Infelizmente, no nosso país, há uma longa tradição de maus-tratos à cultura e aos seus protagonistas. Não sendo um problema recente, na conjuntura actual, o que já era mau, revelou-se catastrófico para muitos. É evidente a ausência de um projecto cultural para o país, com os apoios merecidos e necessários, o que talvez se explique pelo facto da actual Ministra da Cultura padecer de profundo filistinismo, ocupando um Ministério do qual conhece apenas a cadeira onde se senta, desconhecendo as suas primordiais funções, e negligenciando o apoio e protecção aos artistas.
Perante este desastre, os artistas têm saído à rua com voz firme, mostrando o seu descontentamento devido à ausência total de políticas pró-cultura, que pensem de forma séria e honesta nos seus protagonistas, porque, ao contrário do que há uns dias afirmou uma “comentadeira”, num desses programas cor-de-rosa onde se fala mal de tudo e de todos, porque se tem um ordenado garantido ao final do mês, os artistas não estão a fazer uma birra. Estão a lutar pelos seus direitos, muitos deles, em total desespero, havendo já inúmeros pedidos de ajuda para que consigam colocar comida nas suas mesas.
Há artistas a passar fome em Portugal. Sei que há muitas outras pessoas, infelizmente, mas hoje, permitam-me a referência apenas a esta classe. Isto acontece porque são trabalhadores intermitentes, a recibos verdes, sem qualquer garantia de protecção estatal, em que a maioria tem um ordenado enquanto trabalha, e usa as reservas nos tempos de desemprego. Perante este cenário, muitos não possuíam reservas, e muitíssimos são aqueles que já gastaram tudo nas despesas correntes, estando entregues à boa vontade de colegas e amigos.

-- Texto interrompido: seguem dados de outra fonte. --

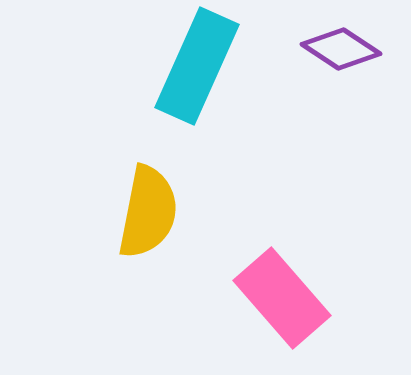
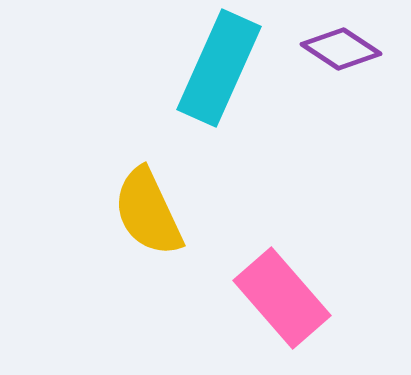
cyan rectangle: moved 22 px right, 2 px down
yellow semicircle: rotated 144 degrees clockwise
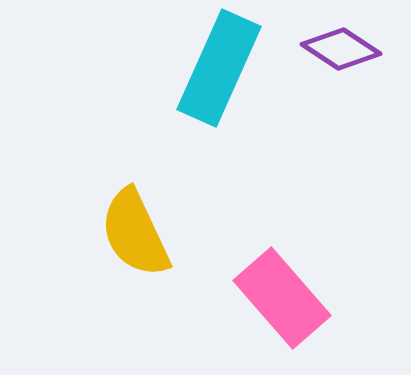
yellow semicircle: moved 13 px left, 21 px down
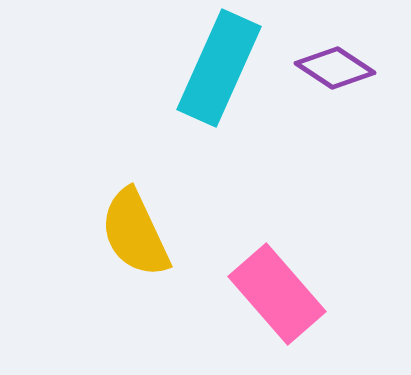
purple diamond: moved 6 px left, 19 px down
pink rectangle: moved 5 px left, 4 px up
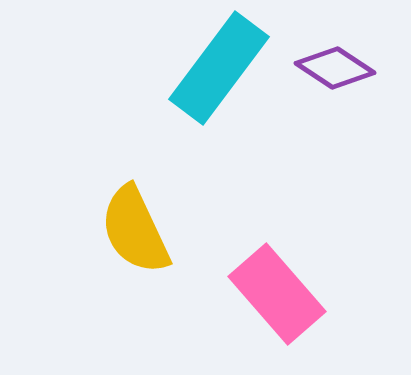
cyan rectangle: rotated 13 degrees clockwise
yellow semicircle: moved 3 px up
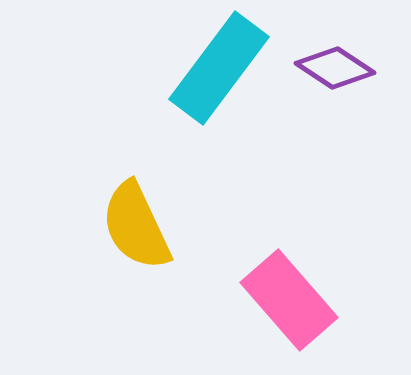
yellow semicircle: moved 1 px right, 4 px up
pink rectangle: moved 12 px right, 6 px down
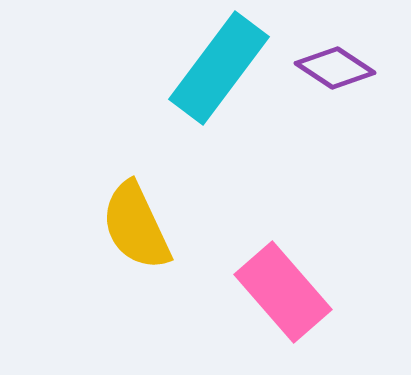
pink rectangle: moved 6 px left, 8 px up
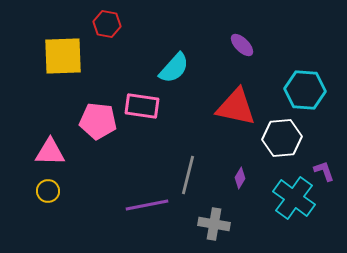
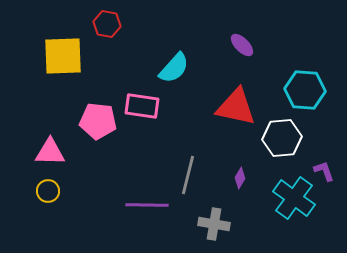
purple line: rotated 12 degrees clockwise
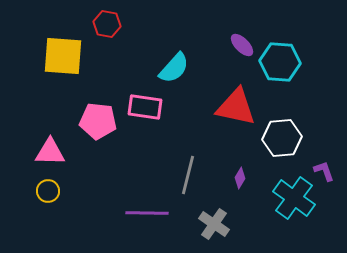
yellow square: rotated 6 degrees clockwise
cyan hexagon: moved 25 px left, 28 px up
pink rectangle: moved 3 px right, 1 px down
purple line: moved 8 px down
gray cross: rotated 24 degrees clockwise
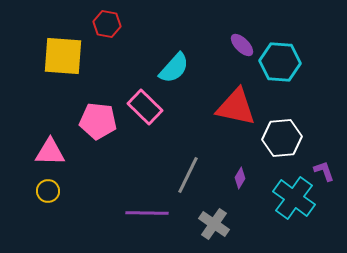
pink rectangle: rotated 36 degrees clockwise
gray line: rotated 12 degrees clockwise
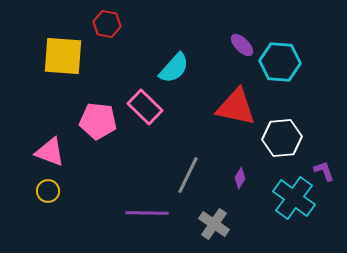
pink triangle: rotated 20 degrees clockwise
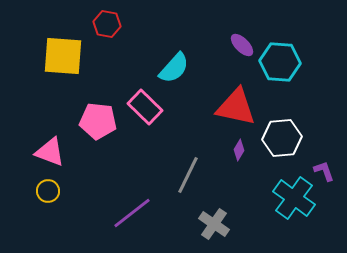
purple diamond: moved 1 px left, 28 px up
purple line: moved 15 px left; rotated 39 degrees counterclockwise
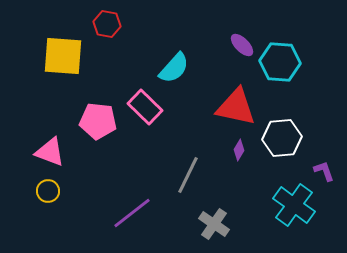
cyan cross: moved 7 px down
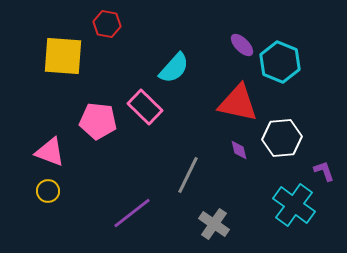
cyan hexagon: rotated 18 degrees clockwise
red triangle: moved 2 px right, 4 px up
purple diamond: rotated 45 degrees counterclockwise
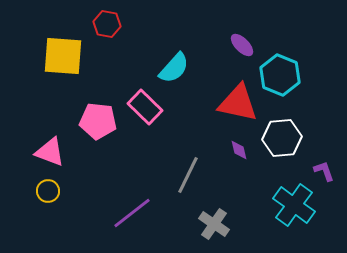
cyan hexagon: moved 13 px down
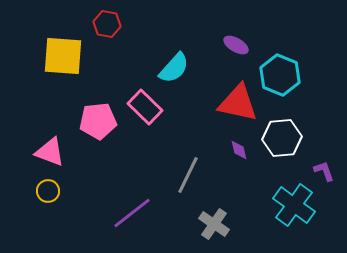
purple ellipse: moved 6 px left; rotated 15 degrees counterclockwise
pink pentagon: rotated 12 degrees counterclockwise
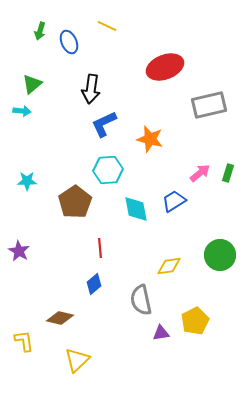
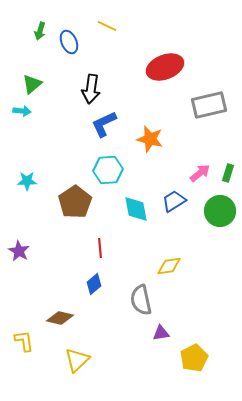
green circle: moved 44 px up
yellow pentagon: moved 1 px left, 37 px down
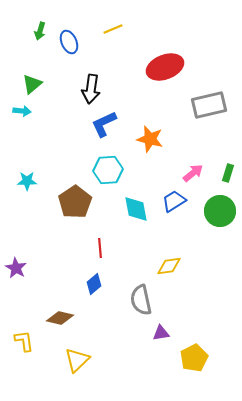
yellow line: moved 6 px right, 3 px down; rotated 48 degrees counterclockwise
pink arrow: moved 7 px left
purple star: moved 3 px left, 17 px down
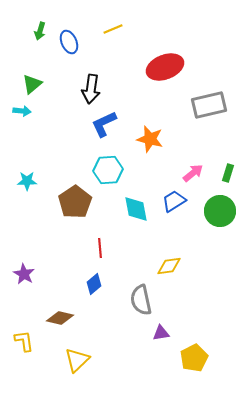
purple star: moved 8 px right, 6 px down
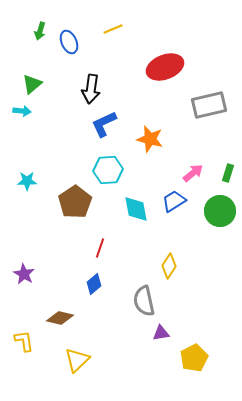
red line: rotated 24 degrees clockwise
yellow diamond: rotated 50 degrees counterclockwise
gray semicircle: moved 3 px right, 1 px down
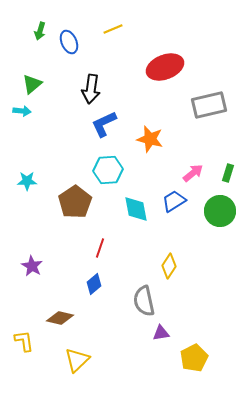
purple star: moved 8 px right, 8 px up
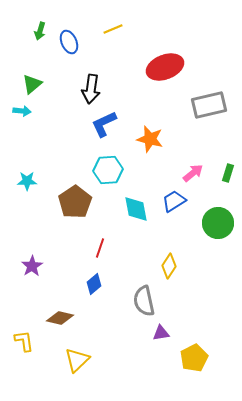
green circle: moved 2 px left, 12 px down
purple star: rotated 10 degrees clockwise
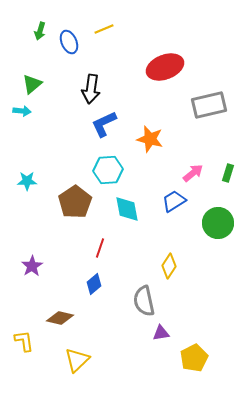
yellow line: moved 9 px left
cyan diamond: moved 9 px left
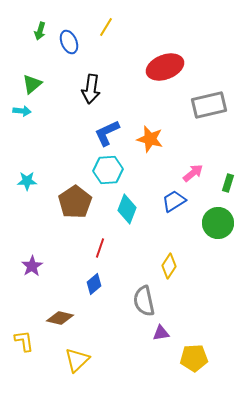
yellow line: moved 2 px right, 2 px up; rotated 36 degrees counterclockwise
blue L-shape: moved 3 px right, 9 px down
green rectangle: moved 10 px down
cyan diamond: rotated 32 degrees clockwise
yellow pentagon: rotated 24 degrees clockwise
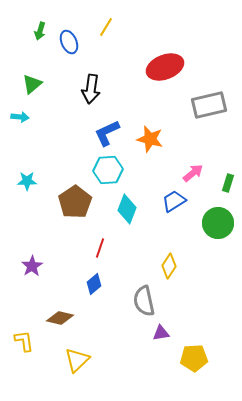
cyan arrow: moved 2 px left, 6 px down
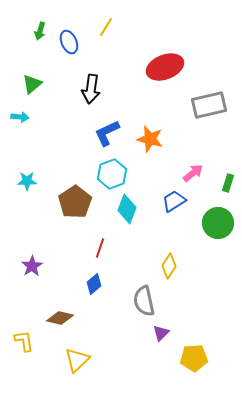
cyan hexagon: moved 4 px right, 4 px down; rotated 16 degrees counterclockwise
purple triangle: rotated 36 degrees counterclockwise
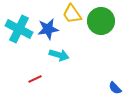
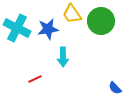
cyan cross: moved 2 px left, 1 px up
cyan arrow: moved 4 px right, 2 px down; rotated 72 degrees clockwise
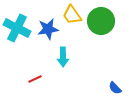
yellow trapezoid: moved 1 px down
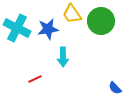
yellow trapezoid: moved 1 px up
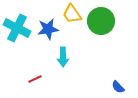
blue semicircle: moved 3 px right, 1 px up
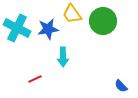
green circle: moved 2 px right
blue semicircle: moved 3 px right, 1 px up
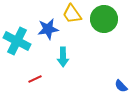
green circle: moved 1 px right, 2 px up
cyan cross: moved 13 px down
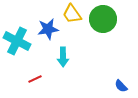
green circle: moved 1 px left
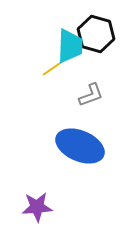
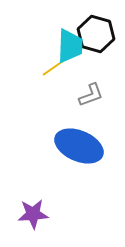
blue ellipse: moved 1 px left
purple star: moved 4 px left, 7 px down
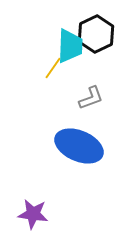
black hexagon: rotated 18 degrees clockwise
yellow line: rotated 20 degrees counterclockwise
gray L-shape: moved 3 px down
purple star: rotated 12 degrees clockwise
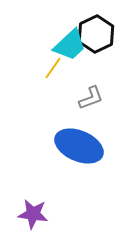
cyan trapezoid: moved 1 px up; rotated 45 degrees clockwise
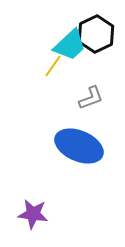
yellow line: moved 2 px up
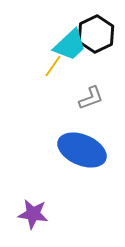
blue ellipse: moved 3 px right, 4 px down
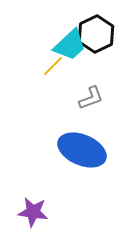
yellow line: rotated 10 degrees clockwise
purple star: moved 2 px up
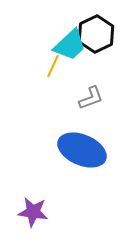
yellow line: rotated 20 degrees counterclockwise
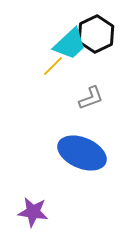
cyan trapezoid: moved 1 px up
yellow line: rotated 20 degrees clockwise
blue ellipse: moved 3 px down
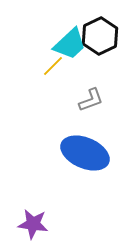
black hexagon: moved 4 px right, 2 px down
gray L-shape: moved 2 px down
blue ellipse: moved 3 px right
purple star: moved 12 px down
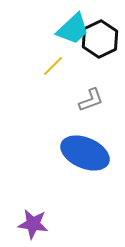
black hexagon: moved 3 px down
cyan trapezoid: moved 3 px right, 15 px up
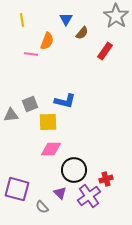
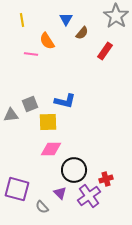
orange semicircle: rotated 126 degrees clockwise
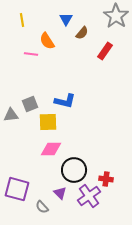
red cross: rotated 24 degrees clockwise
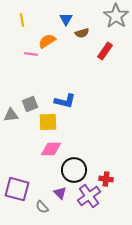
brown semicircle: rotated 32 degrees clockwise
orange semicircle: rotated 90 degrees clockwise
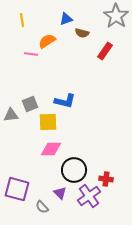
blue triangle: rotated 40 degrees clockwise
brown semicircle: rotated 32 degrees clockwise
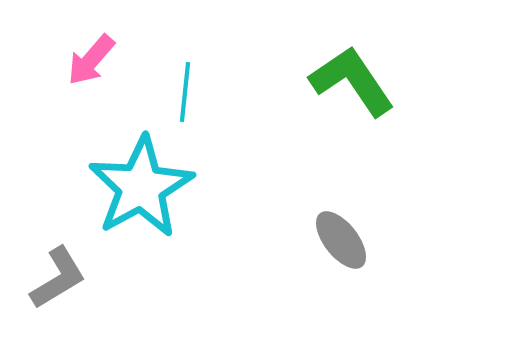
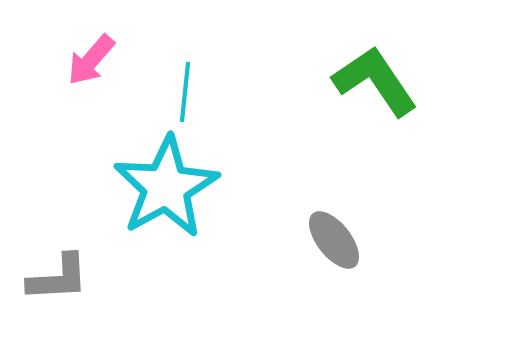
green L-shape: moved 23 px right
cyan star: moved 25 px right
gray ellipse: moved 7 px left
gray L-shape: rotated 28 degrees clockwise
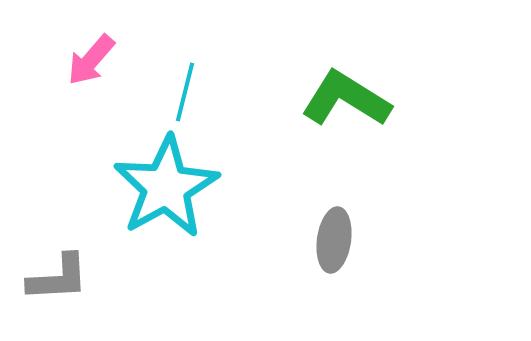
green L-shape: moved 29 px left, 18 px down; rotated 24 degrees counterclockwise
cyan line: rotated 8 degrees clockwise
gray ellipse: rotated 46 degrees clockwise
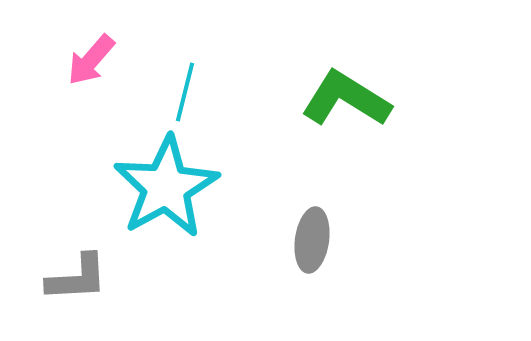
gray ellipse: moved 22 px left
gray L-shape: moved 19 px right
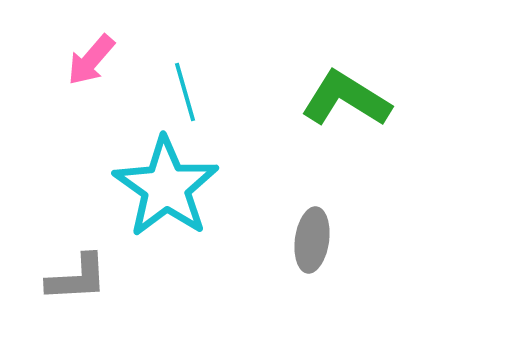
cyan line: rotated 30 degrees counterclockwise
cyan star: rotated 8 degrees counterclockwise
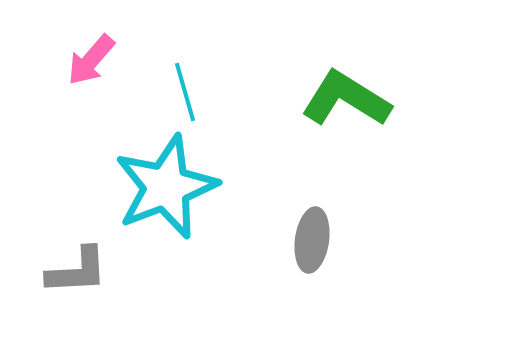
cyan star: rotated 16 degrees clockwise
gray L-shape: moved 7 px up
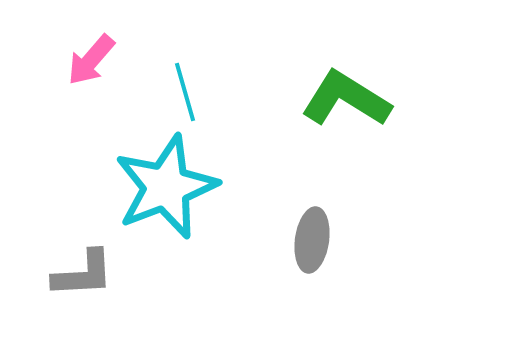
gray L-shape: moved 6 px right, 3 px down
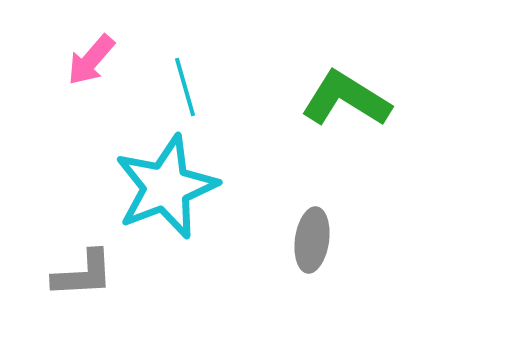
cyan line: moved 5 px up
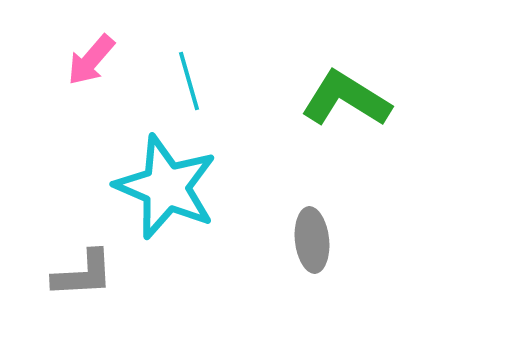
cyan line: moved 4 px right, 6 px up
cyan star: rotated 28 degrees counterclockwise
gray ellipse: rotated 14 degrees counterclockwise
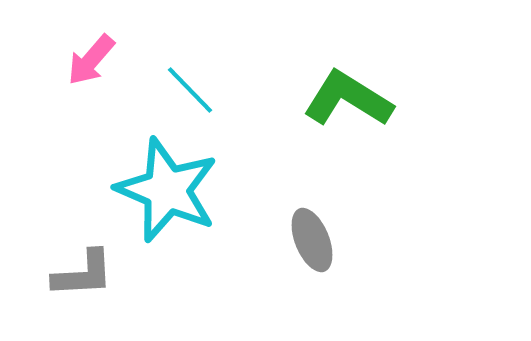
cyan line: moved 1 px right, 9 px down; rotated 28 degrees counterclockwise
green L-shape: moved 2 px right
cyan star: moved 1 px right, 3 px down
gray ellipse: rotated 16 degrees counterclockwise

Situações destas levam-me a questionar a verdadeira pertinência de um Ministério da Cultura em Portugal, sistematicamente ocupado por pessoas alérgicas à Cultura, que se ficam apenas pelo Ministério, mas que se recusam a entrar na Cultura, e que vão tomando decisões ao sabor do vento, na tentativa de apagar fogos aqui e acolá, com simples esmolas atiradas do alto do seu pedestal, como é o caso dos 30 milhões de euros distribuídos por todas as autarquias do país. Acredito que os autarcas e respectivos vereadores responsáveis pelo pelouro da Cultura, devem ter respirado de alívio, com tamanha ajuda. Se for para este contínuo desnorte, acabem com o Ministério em causa e poupem os contribuintes no sustento de um elemento fantasma, pertencente ao governo, como é o caso da senhora Graça Fonseca.
Está na hora dos artistas terem o estatuto socioprofissional que merecem, porque, se dúvidas existissem, abdicámos de muitas coisas nos últimos dois meses e meio, mas não fomos capazes de abdicar da Cultura, nas suas variadas formas, o que realça bem a importância do produto por eles criado, que espera o nosso consumo.
Um país sem cultura é amorfo, pesado e triste. É um país onde já não se pode sonhar.
P. S – In memoriam: no passado dia 23 partiu a escritora Maria Velho da Costa, uma das três autoras de Novas Cartas Portuguesas, importantíssimas para a afirmação das mulheres no nosso país, contra uma cultura patriarcal e tacanha. Talvez seja o tempo de (re)descobrir a sua fineza literária.